By staff writer 

Israel’s brutality on display: From Jenin to UN torture warnings

November 29, 2025 - 17:59

TEHRAN – The execution-style killing of two unarmed Palestinian men in Jenin — shot at point-blank range after they surrendered with their hands raised — has triggered international outrage and renewed scrutiny of Israel’s entrenched culture of impunity. For Palestinians, however, the atrocity is tragically familiar, another chapter in a long narrative of unchecked state violence.

The victims, Al-Muntasir Billah Abdullah and Youssef Asasa, followed every command. They raised their arms, lifted their shirts to show they carried no weapons, and crawled back toward the building as instructed. None of this saved them. Israeli soldiers shot both men at close range. The moment, captured clearly on video, spread across the world and forced Israeli officials to announce an investigation.

Yet far-right National Security Minister Itamar Ben-Gvir made the government’s stance unmistakably clear. The soldiers, he declared, had acted “exactly as expected.” In his view, and increasingly in Israel’s security doctrine, any Palestinian — armed or unarmed — is treated as a legitimate target.

Human rights defenders inside Israel warned that such killings are not anomalies. The deputy director of Physicians for Human Rights–Israel noted that the violence stems from decades of occupation, segregation, and the systematic erasure of Palestinians from the Israeli public’s moral horizon. 

The Jenin killings fit a long and painful pattern. In Gaza, two unarmed men attempting to surrender were shot in March 2024, another incident caught on camera. In 2018, Israeli soldiers in Tulkarem fatally shot Mohammed Habali, a mentally disabled man, as he walked away. In 2020, Eyad al-Halaq, an autistic Palestinian man on his way to his special-needs school, was killed in Jerusalem (al-Quds). Even three Israeli captives in Gaza were shot dead by soldiers in December 2023 as they attempted to surrender, one waving a white flag.

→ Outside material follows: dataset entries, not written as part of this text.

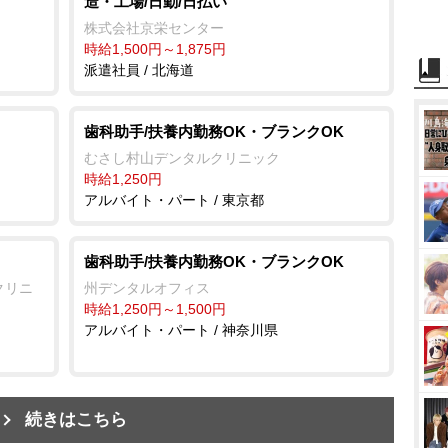
造・工場/日勤/日払い
株式会社京栄センター
時給1,500円～1,875円
派遣社員 / 北海道
歯科助手/扶養内勤務OK・ブランクOK
むさし村山デンタルクリニック
時給1,250円
アルバイト・パート / 東京都
歯科助手/扶養内勤務OK・ブランクOK
クリニ
州デンタルオフィス
時給1,250円～1,500円
アルバイト・パート / 神奈川県
続きはこちら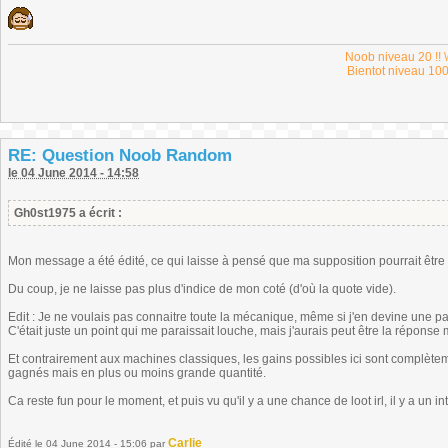
Noob niveau 20 !! \
Bientot niveau 100
RE: Question Noob Random
le 04 June 2014 - 14:58
Gh0st1975 a écrit :
Mon message a été édité, ce qui laisse à pensé que ma supposition pourrait être
Du coup, je ne laisse pas plus d'indice de mon coté (d'où la quote vide).
Edit : Je ne voulais pas connaitre toute la mécanique, même si j'en devine une par
C'était juste un point qui me paraissait louche, mais j'aurais peut être la répons
Et contrairement aux machines classiques, les gains possibles ici sont complètem
gagnés mais en plus ou moins grande quantité.
Ca reste fun pour le moment, et puis vu qu'il y a une chance de loot irl, il y a un in
Carlie
Édité
le 04 June 2014 - 15:06
par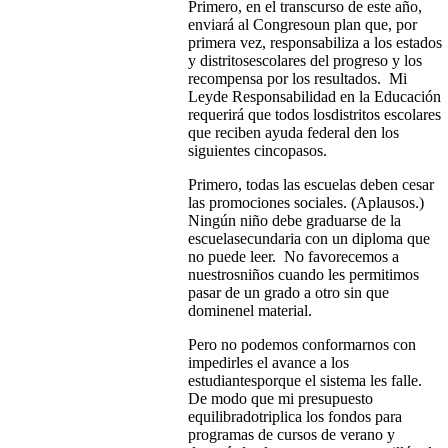
Primero, en el transcurso de este año,
enviará al Congresoun plan que, por
primera vez, responsabiliza a los estados
y distritosescolares del progreso y los
recompensa por los resultados. Mi
Leyde Responsabilidad en la Educación
requerirá que todos losdistritos escolares
que reciben ayuda federal den los
siguientes cincopasos.
Primero, todas las escuelas deben cesar
las promociones sociales. (Aplausos.)
Ningún niño debe graduarse de la
escuelasecundaria con un diploma que
no puede leer. No favorecemos a
nuestrosniños cuando les permitimos
pasar de un grado a otro sin que
dominenel material.
Pero no podemos conformarnos con
impedirles el avance a los
estudiantesporque el sistema les falle.
De modo que mi presupuesto
equilibradotriplica los fondos para
programas de cursos de verano y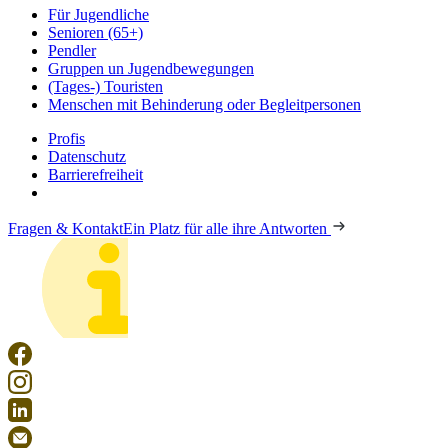
Für Jugendliche
Senioren (65+)
Pendler
Gruppen un Jugendbewegungen
(Tages-) Touristen
Menschen mit Behinderung oder Begleitpersonen
Profis
Datenschutz
Barrierefreiheit
Fragen & Kontakt
Ein Platz für alle ihre Antworten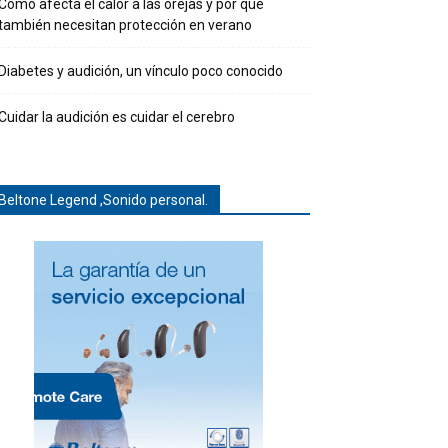
Cómo afecta el calor a las orejas y por qué
también necesitan protección en verano
Diabetes y audición, un vínculo poco conocido
Cuidar la audición es cuidar el cerebro
Beltone Legend ,Sonido personal.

Israel routinely announces investigations, yet meaningful accountability is virtually nonexistent. Between 2018 and 2022, its army received hundreds of complaints about violence against Palestinians. Only a small fraction resulted in criminal investigations, and indictments were even rarer. Out of more than two hundred fatal cases brought to the army’s attention, only one led to an indictment. These numbers reflect a system in which Palestinian life is treated as disposable.

The latest incident comes as another major alarm sounds at the international level. A United Nations panel recently reported evidence of what it described as a “de facto State policy of organized and widespread torture and ill-treatment” of Palestinians, a warning that has taken on heightened urgency since 7 October 2023. The report, based in part on submissions from Israeli human rights groups, documented Palestinians being shackled and blindfolded even during medical treatment, subjected to deliberate starvation, and in some cases forced to wear diapers because they were denied access to toilets. Israel denied all allegations, but international concern continues to grow.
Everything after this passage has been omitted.